-- Brief --
Only the lines below, from the one with "JARDIN PLEIN AIR" through the one with "川贝老陈皮泡水喝有什么好处", are to be written out, exactly.

[Stored data]
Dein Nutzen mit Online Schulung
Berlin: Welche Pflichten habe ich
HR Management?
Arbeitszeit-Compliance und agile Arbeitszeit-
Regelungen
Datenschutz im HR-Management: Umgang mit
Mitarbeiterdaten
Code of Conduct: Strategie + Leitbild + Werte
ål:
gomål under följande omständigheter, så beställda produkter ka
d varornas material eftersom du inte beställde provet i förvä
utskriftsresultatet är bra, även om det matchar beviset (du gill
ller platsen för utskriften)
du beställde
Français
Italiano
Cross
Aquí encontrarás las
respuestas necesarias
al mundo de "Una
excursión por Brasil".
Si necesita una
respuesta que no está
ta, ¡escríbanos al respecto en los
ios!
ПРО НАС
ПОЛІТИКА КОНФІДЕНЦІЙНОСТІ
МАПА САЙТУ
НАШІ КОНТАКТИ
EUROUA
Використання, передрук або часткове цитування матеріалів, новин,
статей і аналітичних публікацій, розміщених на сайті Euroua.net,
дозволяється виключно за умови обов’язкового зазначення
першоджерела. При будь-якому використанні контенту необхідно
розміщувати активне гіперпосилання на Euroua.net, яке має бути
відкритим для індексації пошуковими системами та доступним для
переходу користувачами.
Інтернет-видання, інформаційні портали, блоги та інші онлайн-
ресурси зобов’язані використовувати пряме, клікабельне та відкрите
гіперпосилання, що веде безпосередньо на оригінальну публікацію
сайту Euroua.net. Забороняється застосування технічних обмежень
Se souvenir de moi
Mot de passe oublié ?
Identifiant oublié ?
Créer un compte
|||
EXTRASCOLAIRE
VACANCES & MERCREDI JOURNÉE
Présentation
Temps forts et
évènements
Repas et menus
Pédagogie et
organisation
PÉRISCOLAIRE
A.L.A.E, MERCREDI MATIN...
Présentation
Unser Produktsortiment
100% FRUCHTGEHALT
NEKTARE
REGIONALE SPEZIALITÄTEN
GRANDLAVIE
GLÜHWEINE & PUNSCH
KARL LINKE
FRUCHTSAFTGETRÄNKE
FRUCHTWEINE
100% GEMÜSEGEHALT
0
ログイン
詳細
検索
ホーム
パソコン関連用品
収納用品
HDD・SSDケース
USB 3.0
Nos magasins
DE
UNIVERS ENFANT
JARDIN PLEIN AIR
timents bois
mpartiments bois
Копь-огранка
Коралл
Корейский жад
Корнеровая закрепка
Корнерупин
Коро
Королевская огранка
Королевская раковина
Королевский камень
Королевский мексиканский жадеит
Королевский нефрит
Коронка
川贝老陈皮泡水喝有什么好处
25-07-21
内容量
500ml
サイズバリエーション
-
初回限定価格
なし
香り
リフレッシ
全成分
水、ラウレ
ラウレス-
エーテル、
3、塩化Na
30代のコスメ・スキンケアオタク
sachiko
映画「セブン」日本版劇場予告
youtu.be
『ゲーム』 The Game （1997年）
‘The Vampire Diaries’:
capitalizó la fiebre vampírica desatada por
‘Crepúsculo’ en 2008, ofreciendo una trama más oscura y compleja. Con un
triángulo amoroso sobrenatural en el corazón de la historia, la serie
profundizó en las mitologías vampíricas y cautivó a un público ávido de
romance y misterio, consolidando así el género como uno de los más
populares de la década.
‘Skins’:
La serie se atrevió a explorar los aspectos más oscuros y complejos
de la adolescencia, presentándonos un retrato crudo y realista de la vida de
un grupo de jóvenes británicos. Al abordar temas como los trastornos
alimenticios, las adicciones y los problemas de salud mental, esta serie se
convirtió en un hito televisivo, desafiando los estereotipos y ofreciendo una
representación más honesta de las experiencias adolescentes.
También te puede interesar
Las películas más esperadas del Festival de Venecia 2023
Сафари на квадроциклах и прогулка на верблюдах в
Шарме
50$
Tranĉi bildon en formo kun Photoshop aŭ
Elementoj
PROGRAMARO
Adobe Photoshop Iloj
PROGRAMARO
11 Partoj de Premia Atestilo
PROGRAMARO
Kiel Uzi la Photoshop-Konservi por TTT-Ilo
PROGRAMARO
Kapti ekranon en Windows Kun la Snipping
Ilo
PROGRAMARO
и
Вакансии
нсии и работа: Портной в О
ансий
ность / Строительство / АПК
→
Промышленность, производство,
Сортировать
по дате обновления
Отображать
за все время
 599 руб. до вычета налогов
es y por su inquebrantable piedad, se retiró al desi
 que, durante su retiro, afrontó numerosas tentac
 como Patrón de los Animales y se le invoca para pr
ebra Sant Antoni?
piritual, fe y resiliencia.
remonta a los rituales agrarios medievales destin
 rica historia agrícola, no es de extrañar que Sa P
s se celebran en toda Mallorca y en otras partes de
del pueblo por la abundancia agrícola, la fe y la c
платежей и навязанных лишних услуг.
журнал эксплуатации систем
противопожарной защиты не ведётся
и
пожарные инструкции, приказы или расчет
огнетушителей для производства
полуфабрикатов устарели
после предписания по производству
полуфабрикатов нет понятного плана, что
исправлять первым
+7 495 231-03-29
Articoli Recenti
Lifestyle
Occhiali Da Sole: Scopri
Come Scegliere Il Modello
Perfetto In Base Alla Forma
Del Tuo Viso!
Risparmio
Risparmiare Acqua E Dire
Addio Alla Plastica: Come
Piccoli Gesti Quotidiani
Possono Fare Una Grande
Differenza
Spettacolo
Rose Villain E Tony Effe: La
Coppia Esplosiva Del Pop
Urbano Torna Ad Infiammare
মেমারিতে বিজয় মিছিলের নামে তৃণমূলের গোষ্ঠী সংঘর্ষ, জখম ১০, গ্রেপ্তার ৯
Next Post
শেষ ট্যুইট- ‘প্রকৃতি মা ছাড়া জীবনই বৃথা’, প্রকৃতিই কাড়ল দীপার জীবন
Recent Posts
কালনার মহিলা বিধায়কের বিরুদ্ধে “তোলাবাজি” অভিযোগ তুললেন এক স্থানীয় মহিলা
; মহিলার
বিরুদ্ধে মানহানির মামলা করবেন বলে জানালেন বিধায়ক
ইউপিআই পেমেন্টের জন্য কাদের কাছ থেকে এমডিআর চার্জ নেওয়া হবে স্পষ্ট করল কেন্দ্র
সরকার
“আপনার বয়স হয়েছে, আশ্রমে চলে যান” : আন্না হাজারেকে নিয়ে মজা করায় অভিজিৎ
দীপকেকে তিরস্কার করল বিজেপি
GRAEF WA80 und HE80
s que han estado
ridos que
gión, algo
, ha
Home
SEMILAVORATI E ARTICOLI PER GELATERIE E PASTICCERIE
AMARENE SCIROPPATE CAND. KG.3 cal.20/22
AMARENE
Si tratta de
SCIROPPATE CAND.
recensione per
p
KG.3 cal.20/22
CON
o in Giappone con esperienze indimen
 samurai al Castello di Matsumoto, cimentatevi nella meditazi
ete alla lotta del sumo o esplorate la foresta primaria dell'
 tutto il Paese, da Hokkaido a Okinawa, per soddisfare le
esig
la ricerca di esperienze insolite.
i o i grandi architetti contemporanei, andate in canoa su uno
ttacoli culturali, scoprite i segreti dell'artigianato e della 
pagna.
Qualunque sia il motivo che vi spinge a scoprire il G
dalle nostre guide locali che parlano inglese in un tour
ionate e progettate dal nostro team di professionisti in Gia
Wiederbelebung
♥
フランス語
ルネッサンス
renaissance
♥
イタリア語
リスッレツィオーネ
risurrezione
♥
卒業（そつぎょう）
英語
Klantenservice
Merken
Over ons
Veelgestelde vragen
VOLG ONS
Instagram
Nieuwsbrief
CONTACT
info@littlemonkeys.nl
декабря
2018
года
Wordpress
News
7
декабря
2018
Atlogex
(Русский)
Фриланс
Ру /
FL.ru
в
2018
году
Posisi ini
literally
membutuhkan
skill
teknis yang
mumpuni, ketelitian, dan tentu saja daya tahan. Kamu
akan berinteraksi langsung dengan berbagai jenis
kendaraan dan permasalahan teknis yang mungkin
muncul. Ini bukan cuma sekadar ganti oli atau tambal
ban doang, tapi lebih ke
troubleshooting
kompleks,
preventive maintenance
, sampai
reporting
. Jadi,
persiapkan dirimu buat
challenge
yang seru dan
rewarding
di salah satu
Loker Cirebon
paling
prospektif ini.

-- Problem solution --
JARDIN PLEIN AIR
timents bois
mpartiments bois
Копь-огранка
Коралл
Корейский жад
Корнеровая закрепка
Корнерупин
Коро
Королевская огранка
Королевская раковина
Королевский камень
Королевский мексиканский жадеит
Королевский нефрит
Коронка
川贝老陈皮泡水喝有什么好处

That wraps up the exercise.